登山用語には聞き慣れない独特な用語がありますが、『森林限界』もそのひとつです。もしかしたら生物の授業で習った方もいらっしゃるかもしれません。 今回は登山用語でもある『森林限界』とはなにか、ご説明したいと思います。
高木が育てなくなるライン
まずは、森林限界(forest limit、tree line)について説明していきます。針葉樹林帯(亜高山帯)からハイマツなどの低木帯(高山帯)に変わる地点のこと、あるいは高木が育てなくなる限界高度のことを差します。 最暖月の平均気温が10℃の線に一致するともいわれています。こちらが森林限界と言われるものです。
森林限界はなにで決まる?
森林限界は温度や風、積雪などの影響で決定されるため、緯度が高くなるほど森林限界は低くなる傾向にあります。たとえば富士山や北アルプスでは標高2500メートルくらい、北海道の大雪山や日高山脈では1000~1500メートルくらいが森林限界になります。

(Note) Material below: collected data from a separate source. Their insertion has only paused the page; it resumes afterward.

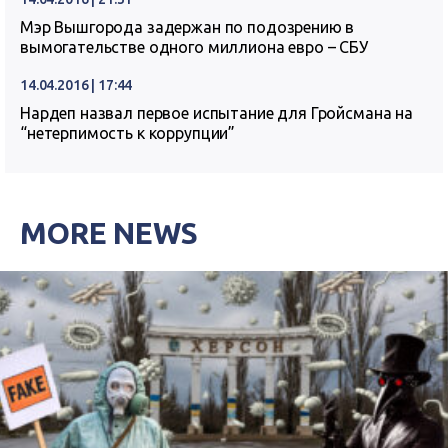
Мэр Вышгорода задержан по подозрению в
вымогательстве одного миллиона евро – СБУ
14.04.2016 | 17:44
Нардеп назвал первое испытание для Гройсмана на
“нетерпимость к коррупции”
MORE NEWS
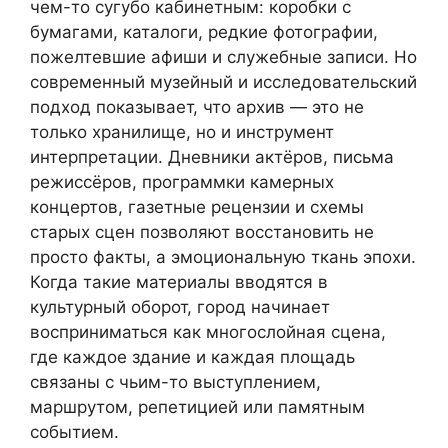
чем-то сугубо кабинетным: коробки с
бумагами, каталоги, редкие фотографии,
пожелтевшие афиши и служебные записи. Но
современный музейный и исследовательский
подход показывает, что архив — это не
только хранилище, но и инструмент
интерпретации. Дневники актёров, письма
режиссёров, программки камерных
концертов, газетные рецензии и схемы
старых сцен позволяют восстановить не
просто факты, а эмоциональную ткань эпохи.
Когда такие материалы вводятся в
культурный оборот, город начинает
восприниматься как многослойная сцена,
где каждое здание и каждая площадь
связаны с чьим-то выступлением,
маршрутом, репетицией или памятным
событием.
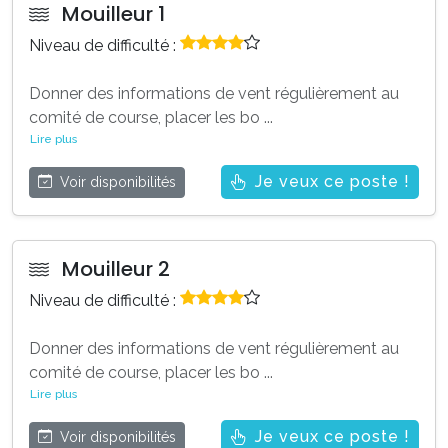
Mouilleur 1
Niveau de difficulté :
Donner des informations de vent régulièrement au
comité de course, placer les bo
...
Lire plus
Je veux ce poste !
Voir disponibilités
Mouilleur 2
Niveau de difficulté :
Donner des informations de vent régulièrement au
comité de course, placer les bo
...
Lire plus
Je veux ce poste !
Voir disponibilités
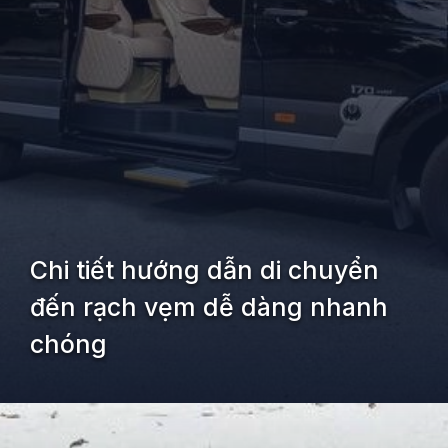
Chi tiết hướng dẫn di chuyển
đến rạch vẹm dễ dàng nhanh
chóng
Đang mở
https://kiemvieclam.vn/rach-vem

ただし北向きか南向きか、雪崩の起きやすさ、土壌の性質などにより、同じ山域でも森林限界の高さが大きく異なる場合もあります。地域性や特性で変わってきます。
森林限界は目で見てわかる
日本では針葉樹林の広がる亜高山帯からハイマツなどの低木が広がる高山帯へ、ごく短い距離で木の種類と景観が一変するため、森林限界より上からは森林限界を簡単に目視できることがよくあります。
ただしハイマツは北東アジア特有の植物であるため、世界的にみると亜高山帯と同じ種類の木が、高度があがるにつれ疎林、低木化したりして、徐々に姿を消していきます。その場合森林限界を明確に確認することはできません。目視でわかるものと分からないものがあります。
まとめ
登山用語である森林限界は高木が育てなくなる限界高度のことを差す、と最初に説明しましたが、地球温暖化の影響で森林限界がどんどん上にあがっているという話もあります。たとえば富士山は、近年真冬でも雪が少なく、高度2400メートル付近までカラマツが迫り、3200メートル付近までオンダテという植物が黄色い花を咲かせているといいます。
現在2500メートルあたりと考えられている森林限界は、数年で数百メートル高くなると予想されています。 もしかすると、いまは山頂付近をジャリや岩で覆われている富士山が、一面緑の山となる日もくるかもしれません。その日が来るのを楽しみにしておきましょう。